Print each entry in full, word for word, with no pictures in the result.

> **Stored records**
== Segment start ==
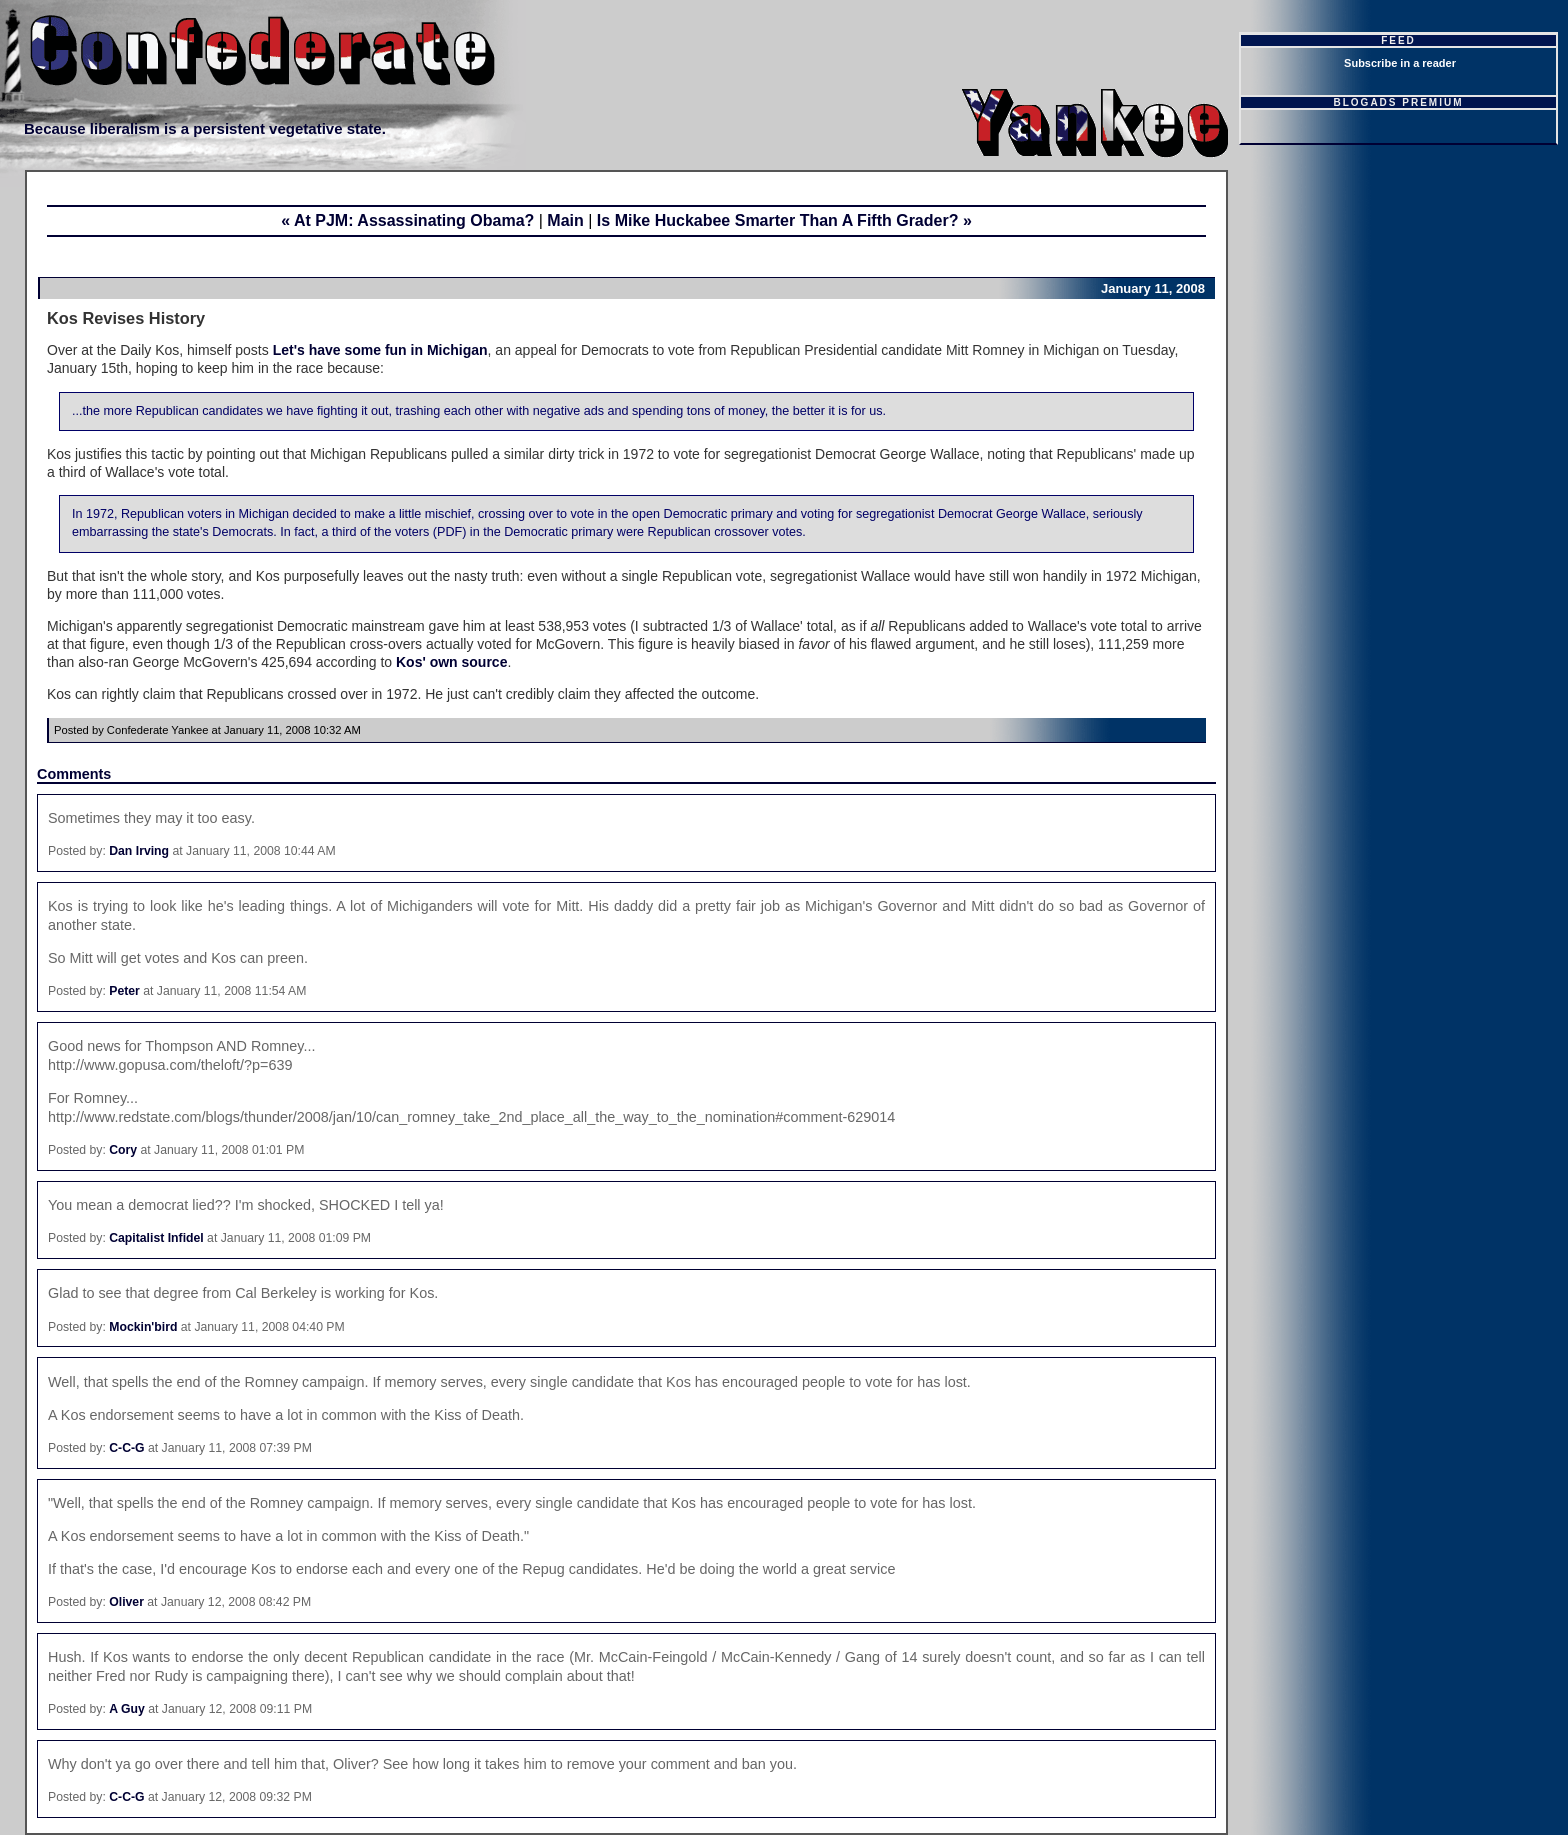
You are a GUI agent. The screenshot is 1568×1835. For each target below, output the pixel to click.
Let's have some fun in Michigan (380, 350)
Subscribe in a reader (1400, 63)
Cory (123, 1150)
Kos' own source (451, 662)
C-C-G (126, 1448)
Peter (124, 991)
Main (565, 220)
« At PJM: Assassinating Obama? (407, 220)
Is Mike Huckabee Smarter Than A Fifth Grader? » (784, 220)
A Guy (127, 1709)
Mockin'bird (143, 1327)
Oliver (126, 1602)
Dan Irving (139, 851)
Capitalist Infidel (156, 1238)
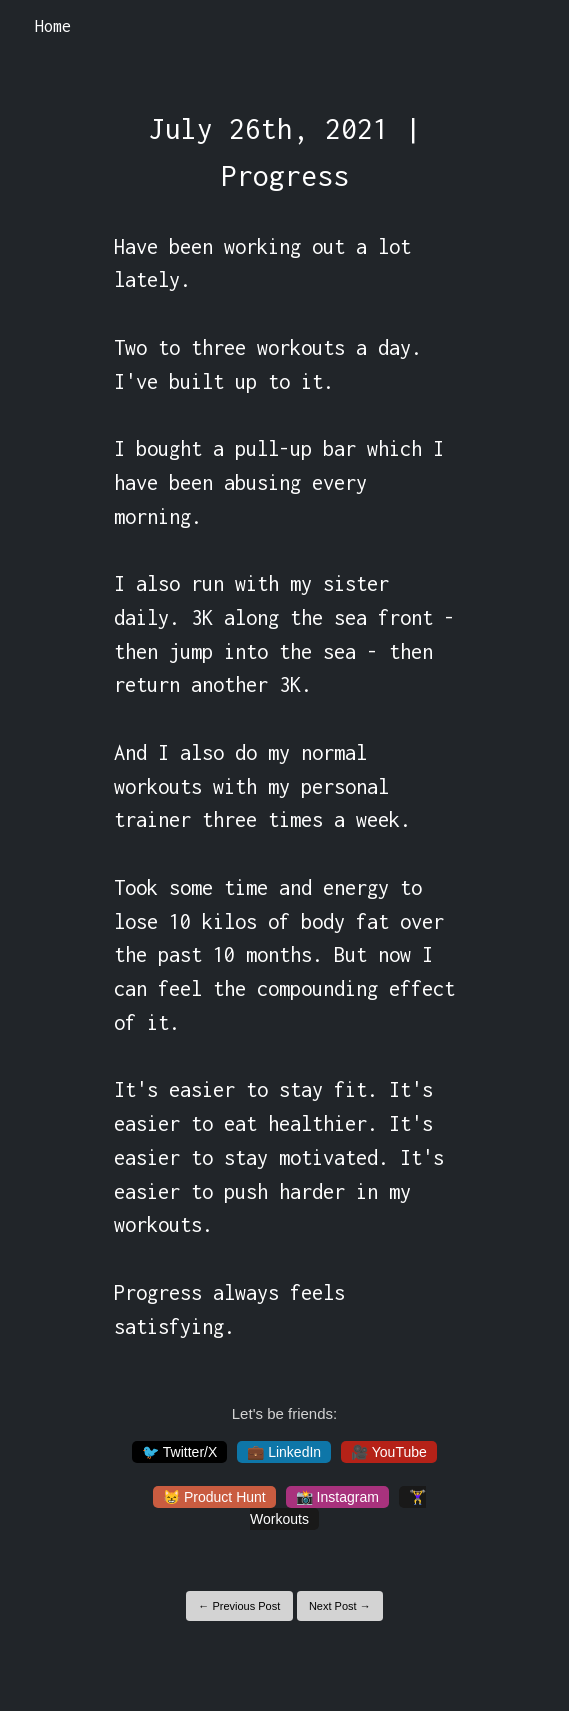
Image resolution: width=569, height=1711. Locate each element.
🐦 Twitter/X (179, 1452)
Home (53, 26)
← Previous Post (239, 1606)
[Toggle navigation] (527, 27)
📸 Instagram (337, 1497)
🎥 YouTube (389, 1452)
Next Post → (340, 1606)
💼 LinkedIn (284, 1452)
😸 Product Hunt (214, 1497)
== Segment end ==
> **Solution to the problem**
You are a GUI agent. The screenshot is 1568×1835. For each target below, output the pixel to click.
Let's have some fun in Michigan (380, 350)
Subscribe in a reader (1400, 63)
Cory (123, 1150)
Kos' own source (451, 662)
C-C-G (126, 1448)
Peter (124, 991)
Main (565, 220)
« At PJM: Assassinating Obama? (407, 220)
Is Mike Huckabee Smarter Than A Fifth Grader? » (784, 220)
A Guy (127, 1709)
Mockin'bird (143, 1327)
Oliver (126, 1602)
Dan Irving (139, 851)
Capitalist Infidel (156, 1238)
Image resolution: width=569, height=1711. Locate each element.
🐦 Twitter/X (179, 1452)
Home (53, 26)
← Previous Post (239, 1606)
[Toggle navigation] (527, 27)
📸 Instagram (337, 1497)
🎥 YouTube (389, 1452)
Next Post → (340, 1606)
💼 LinkedIn (284, 1452)
😸 Product Hunt (214, 1497)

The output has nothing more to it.